Now that #130 has been fixed, fnWAG() uses the fixed frequencies estimated in the WAG paper, and produces a fixed Q matrix with no parameters.

However, what people usually do is to estimate the frequencies, while fixing the symmetric exchangabilities. This would be easy to code, the only question is what kind of syntax we would want and what to name things.

Basically we want something like fnWAG() has the current behavior, but fnWAG(pi) uses frequencies in pi. Then we could place a dirichlet distribution (or something) on pi.
Also, technically, this is a GTR model, with exchangabilities supplied by WAG, and frequencies pi being estimated. If the GTR model could be changed to take a symmetric matrix, then we could make fnWAG() just return the symmetric matrix, and WAG+F would be something like fnGTR(fnWAG(),pi).
A third approach (which seems to work so far) is to define fnWAG(pi) to always take a frequency vector. We then add a fnWAG_freq() to yield the fixed frequencies from the WAG paper. Users would the write fnWAG(pi) to estimate frequencies pi, and would write fnWAG(fnWAG_freq()) to use the fixed frequencies.

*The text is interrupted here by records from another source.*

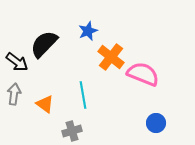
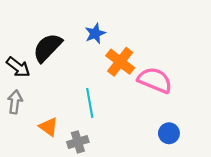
orange triangle: (45, 104) -> (49, 127), moved

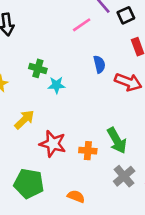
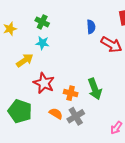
cyan star: (57, 85) -> (42, 43), moved
gray cross: (124, 176) -> (76, 116), moved
orange semicircle: (76, 196) -> (56, 114), moved

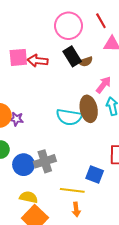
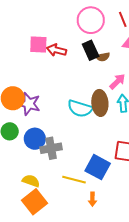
purple star: (16, 119) -> (29, 104), size x1.6
blue circle: (24, 165) -> (35, 139), moved
blue square: (95, 174) -> (98, 167), size x1.4
orange arrow: (76, 209) -> (92, 199), moved

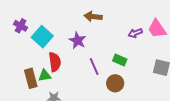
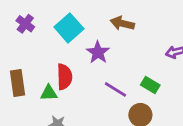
cyan square: (42, 37) -> (69, 28), moved
purple line: (94, 67) -> (115, 89), turned -42
brown rectangle: (31, 78) -> (17, 83), moved

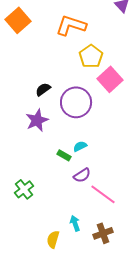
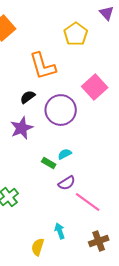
orange L-shape: (71, 25) -> (43, 66), moved, turned -124
yellow pentagon: (91, 56) -> (76, 34), moved
brown cross: (103, 233) -> (99, 241), moved

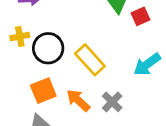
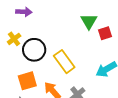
yellow cross: (20, 37) -> (14, 39), turned -32

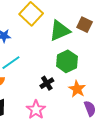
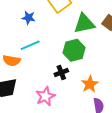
green hexagon: (67, 61) -> (74, 50), moved

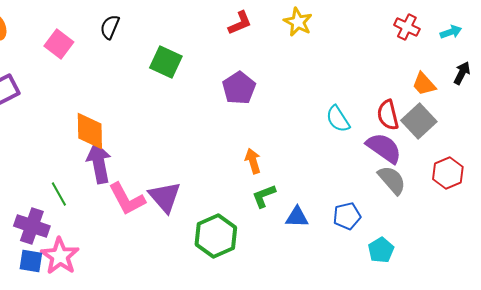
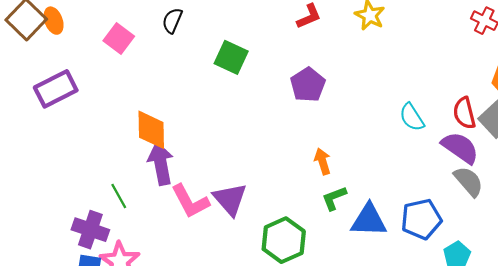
blue pentagon: (347, 216) -> (421, 219), size x1.4
blue triangle: (297, 217) -> (369, 220), size x1.5

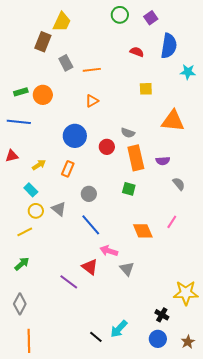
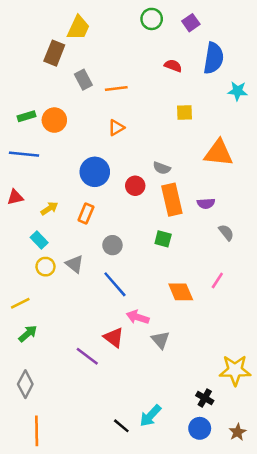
yellow line: (25, 232) -> (20, 303), moved

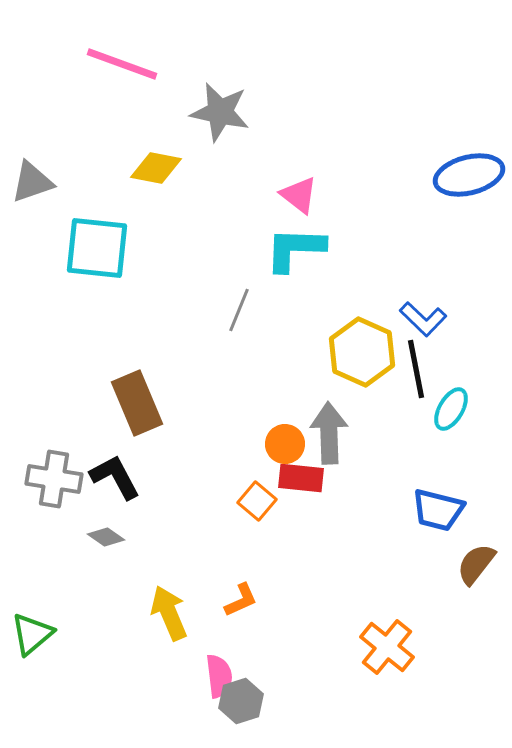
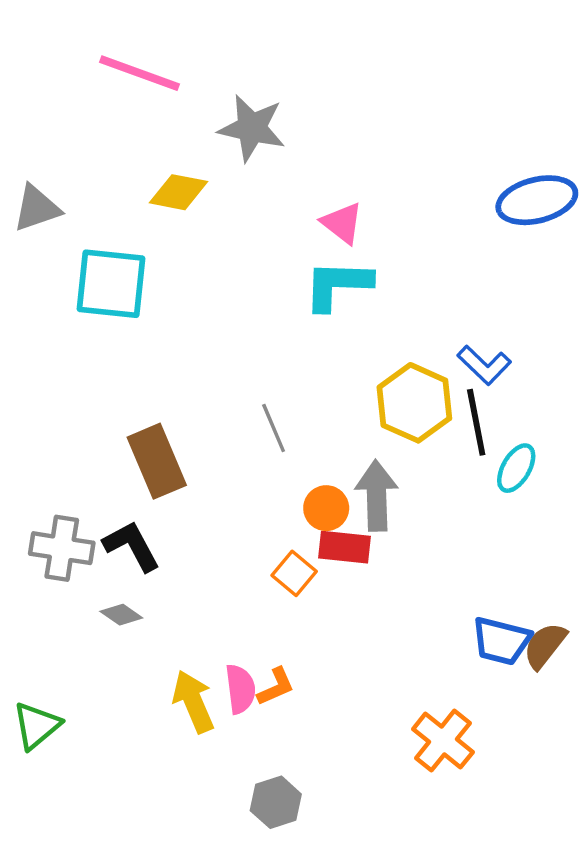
gray line: (239, 310) -> (274, 428), moved, turned -45
blue trapezoid: (438, 510) -> (501, 641), moved
pink semicircle: (219, 676) -> (240, 689), moved

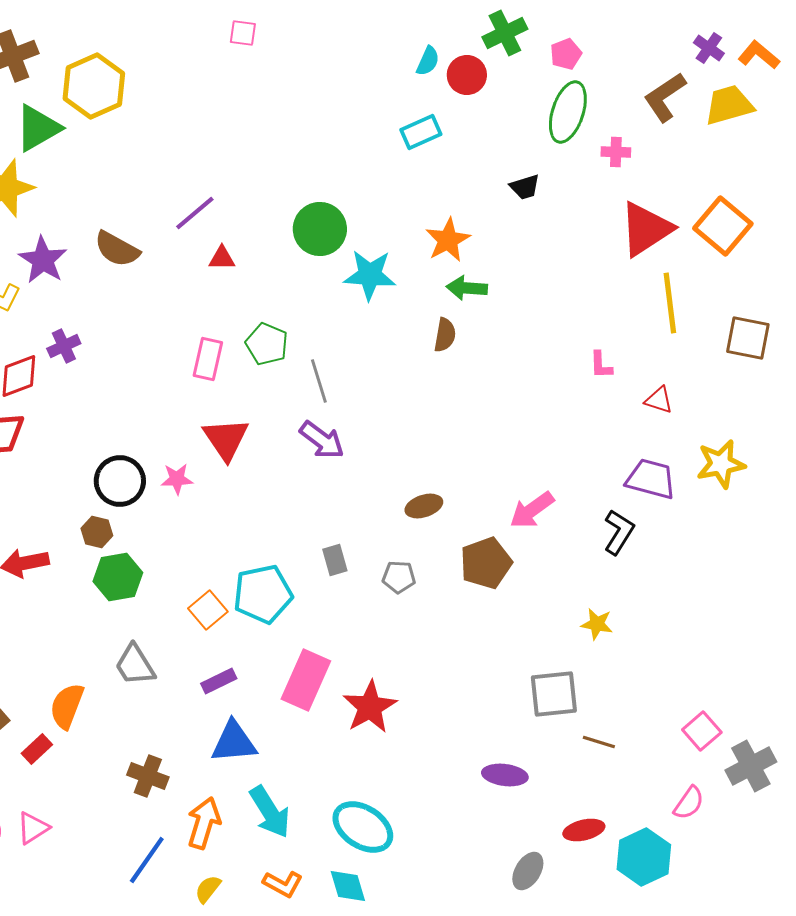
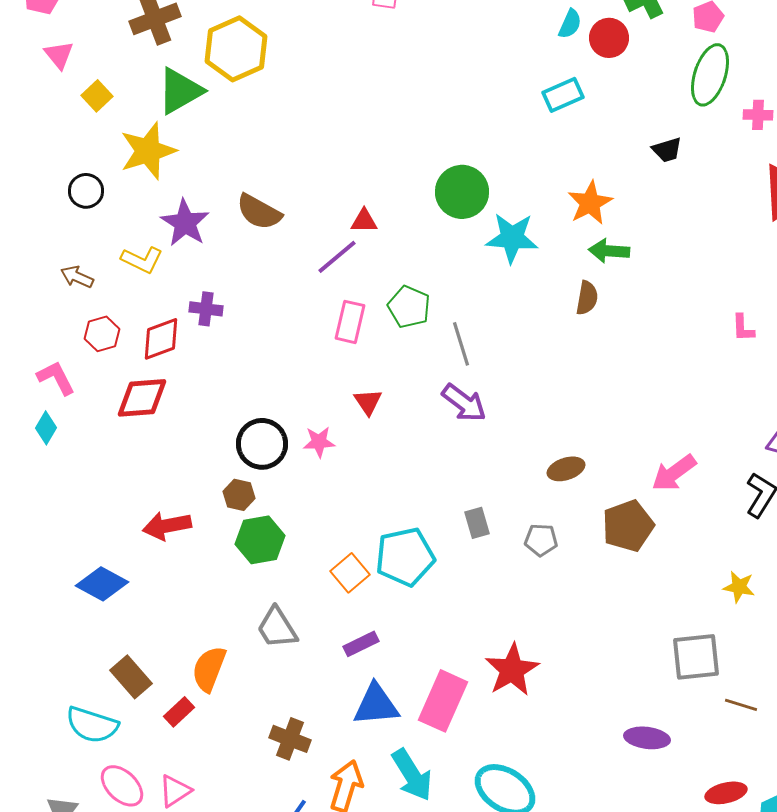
purple line: (195, 213) -> (337, 257), moved
purple cross: (64, 346) -> (206, 309), turned 32
red triangle: (226, 439) -> (368, 402), size x0.6
pink rectangle: (306, 680) -> (443, 701), moved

Since estimating frequencies is more common than using the fixed frequencies, I would recommed something like approach 3. If revbayes functions support default values for parameters, we could make fnWAG_freq() to be the default_value of pi for fnWAG(pi), which would be pretty nice.

Thoughts?

P.S. Here is a case where someone wants to estimate the amino-acid frequencies, although not with the WAG - https://groups.google.com/forum/#!topic/revbayes-users/cmhwuYklecg

bredelings · 2018-07-31T19:12:55Z

@mlandis @hoehna @jembrown

jembrown · 2018-08-02T19:04:44Z

The ability to estimate frequencies seems like a good idea, but I don’t have a strong opinion about the syntax. I’m guessing others might, though! Cheers, Jeremy

…

On Jul 31, 2018, at 2:14 PM, Benjamin Redelings ***@***.***> wrote: Right now fnWAG() uses the fixed frequencies estimated in the WAG paper, and produces a fixed Q matrix with no parameters. However, what people usually do is to estimate the frequencies, while fixing the symmetric exchangabilities. This would be easy to code, the only question is what kind of syntax we would want and what to name things. Basically we want something like fnWAG() has the current behavior, but fnWAG(pi) uses frequencies in pi. Then we could place a dirichlet distribution (or something) on pi. Also, technically, this is a GTR model, with exchangabilities supplied by WAG, and frequencies pi being estimated. If the GTR model could be changed to take a symmetric matrix, then we could make fnWAG() just return the symmetric matrix, and WAG+F would be something like fnGTR(fnWAG(),pi). A third approach (which seems to work so far) is to define fnWAG(pi) to always take a frequency vector. We then add a fnWAG_freq() to yield the fixed frequencies from the WAG paper. Users would the write fnWAG(pi) to estimate frequencies pi, and would write fnWAG(fnWAG_freq()) to use the fixed frequencies. Since estimating frequencies is more common than using the fixed frequencies, I would recommed something like approach 3. Thoughts? P.S. Here is a case where someone wants to estimate the amino-acid frequencies, although not with the WAG - https://groups.google.com/forum/#!topic/revbayes-users/cmhwuYklecg <https://groups.google.com/forum/#!topic/revbayes-users/cmhwuYklecg> — You are receiving this because you were mentioned. Reply to this email directly, view it on GitHub <revbayes/revbayes#132>, or mute the thread <https://github.com/notifications/unsubscribe-auth/AAyDikPGtdZpEwbgCUeQqTkqKzf36nhZks5uMKyDgaJpZM4VpDXM>.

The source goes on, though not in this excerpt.